From the first line to the last, transcribe the data exactly and skip the pictures.

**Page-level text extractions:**

▼

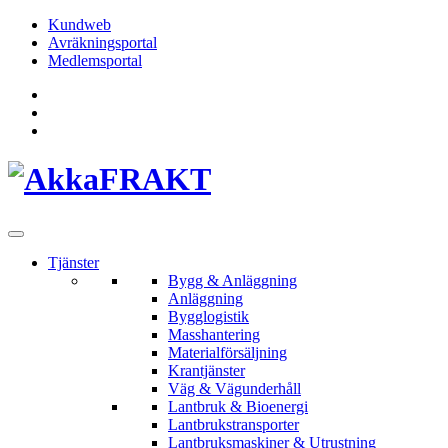
Hoppa
Kundweb
till
Avräkningsportal
innehållet
Medlemsportal
Tjänster
Bygg & Anläggning
Anläggning
Bygglogistik
Masshantering
Materialförsäljning
Krantjänster
Väg & Vägunderhåll
Lantbruk & Bioenergi
Lantbrukstransporter
Lantbruksmaskiner & Utrustning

▲

**RESULT:**
Hoppa
Kundweb
till
Avräkningsportal
innehållet
Medlemsportal
Tjänster
Bygg & Anläggning
Anläggning
Bygglogistik
Masshantering
Materialförsäljning
Krantjänster
Väg & Vägunderhåll
Lantbruk & Bioenergi
Lantbrukstransporter
Lantbruksmaskiner & Utrustning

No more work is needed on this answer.